▸ Assignment
Where the word "Kodi" occurs in a line of the listing, please copy the line.

▸ Given records
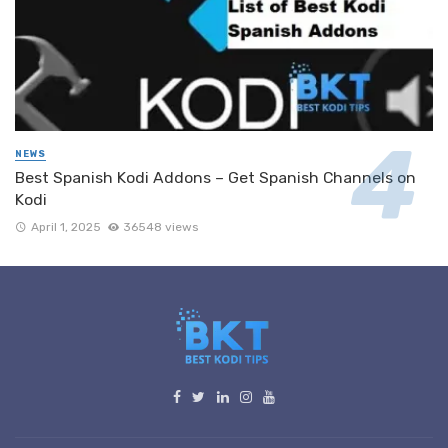
NEWS
Best Spanish Kodi Addons – Get Spanish Channels on
Kodi
April 1, 2025
36548 views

▸ Expected output
Best Spanish Kodi Addons – Get Spanish Channels on
Kodi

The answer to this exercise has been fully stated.